Dans ce quatrième volet, l'auteur introduit de nouveaux personnages ou donne de l'importance à certains. C'est le cas de Calvin qui en grandissant a pris son frère en grippe. Or, en se laissant complètement submergé par la jalousie et la haine, il devient l'instrument idéal du Défaiseur pour nuire à Alvin. Dernier de la fratrie, il n'a pas réussi à y trouver sa place. Il se sent comme un laissé-pour-compte et tient Alvin pour entièrement responsable de cette situation. Il voudrait, lui aussi, être reconnu comme un Faiseur à part entière, seulement il ne sait pas comment faire. Toute cette rancœur accumulée va faire de lui un ennemi mortel pour Alvin. Finalement, à travers eux, Orson Scott Card revisite le mythe d'Abel et de Caïn, même si dans son récit, il inverse les rôles. Cela nous donne déjà des pistes quant à la tournure que l'auteur va donner à la suite de son intrigue.

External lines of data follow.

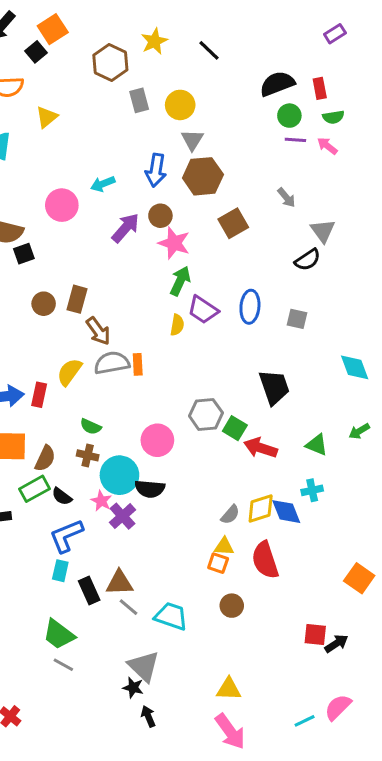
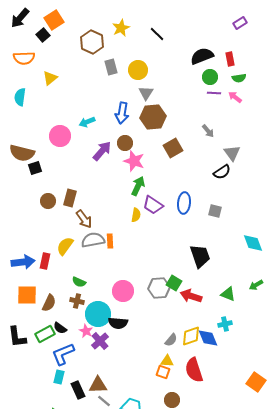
gray hexagon: (206, 414) -> (159, 288), moved
green rectangle: (35, 489) -> (45, 334), moved

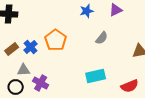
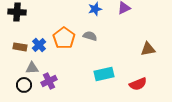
gray semicircle: (102, 38) -> (90, 36), moved, turned -112
brown rectangle: (12, 49) -> (20, 47), turned 48
purple cross: (41, 83) -> (49, 81), turned 35

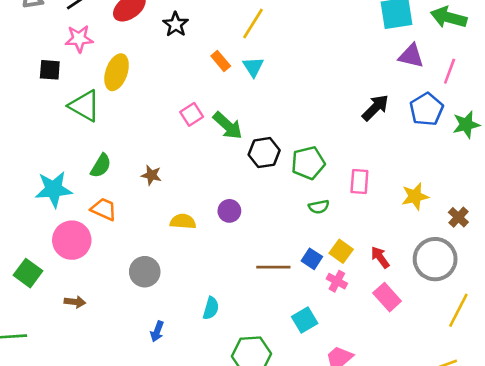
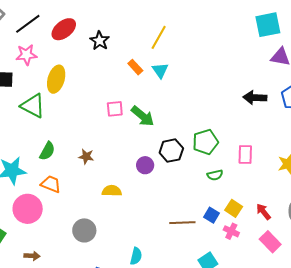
black arrow: (375, 108) -> (255, 98), turned -130
pink square: (192, 114) -> (115, 109), turned 30
black hexagon: (264, 153) -> (171, 151), moved
purple circle: (229, 211) -> (145, 165), moved

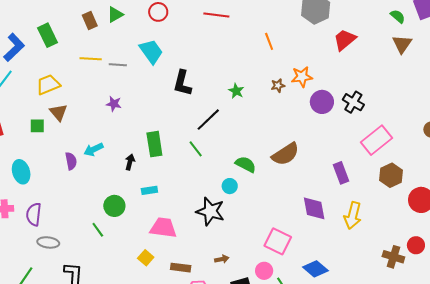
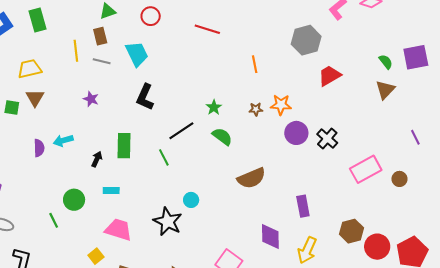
brown rectangle: (90, 21) -> (100, 36), moved
yellow line: (91, 59) -> (76, 51), turned 70
black L-shape: (182, 83) -> (145, 97), moved
pink rectangle: (376, 140) -> (366, 169), moved
green semicircle: (246, 164) -> (222, 137), moved
brown hexagon: (391, 175) -> (351, 231), moved

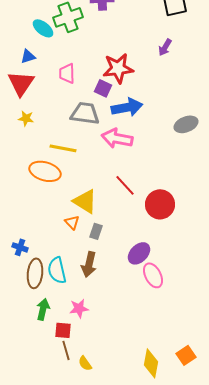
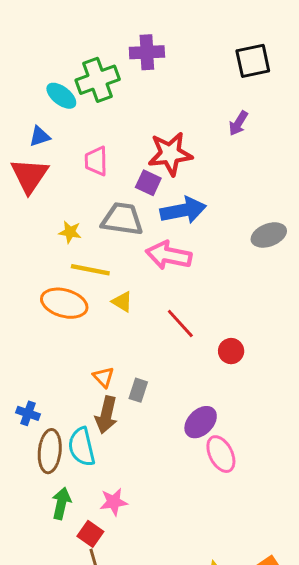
yellow star: (26, 118) -> (70, 232), moved
yellow triangle: (85, 201) -> (122, 302), moved, size x0.6
red circle: (160, 204) -> (231, 351), size x0.6
brown arrow: (89, 264) -> (106, 415), moved
red square: (63, 330) -> (90, 534), turned 30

Cependant, chemin faisant, Alvin noue également de belles et solides amitiés comme avec En-Vérité Cooper qui souhaite comprendre la nature et la portée de ses propres pouvoirs et vient donc s'en remettre au Faiseur. C'est ainsi que cela se passe quand un Faiseur naît, il en attire d'autres. Au fil des pages de cette saga, Alvin s'entoure de personnes ayant le don ou maîtrisant des sortilèges. Or, la présence de tous ces détenteurs de pouvoir va lui permettre d'accomplir son oeuvre et de mettre ainsi en échec le Défaiseur.
Dans Le Compagnon, la magie n'est donc pas seulement du fait d'Alvin. De plus, Orson Scott Card nous ouvre parfois la porte sur un autre espace-temps qui réduit considérablement les distances rien qu'en traversant une porte. Cela ancre son récit dans un ésotérisme qui s'affirme de plus en plus.
D'autre part, en filigrane de l'intrigue que l'auteur tisse, on retrouve les grandes thématiques qui ont été au cœur des fondements des Etats-Unis d'Amérique : l'indépendance, la nation, l'égalité et l'abolition de l'esclavage. Orson Scott Card a à cœur de rattacher sa fantasy à la genèse du Nouveau Monde. En conséquence, il n'hésite pas à peupler son uchronie de grandes figures du passé. C'est ainsi que l'on recroise la route d'un Napoléon Bonaparte, souffrant de la goutte que Calvin espère manipuler en agitant ses dons de guérisseur pour apprendre auprès de celui qui a régné un temps sur l'Europe. Plus étonnant encore est cette étrange amitié que ce dernier a noué avec un certain Honoré, poète sans le sou qui anime les salons de son verbe haut.
Dans ce livre, les clins d’œil ne manquent pas comme celui adressé à J.R.R. Tolkien afin de nous rappeler, sans doute, ce que l'on doit au père fondateur du genre, même si depuis les écrivains se sont totalement affranchis du cadre.
Les Chroniques d'Alvin Le Faiseur ont donné une pleine liberté d'écriture à Orson Scott Card lui permettant ainsi de jouer entre la réalité et la fiction.
Remarquablement bien écrit, cette saga nous embarque avec fluidité au point de rendre la séparation chaque fois plus douloureuse.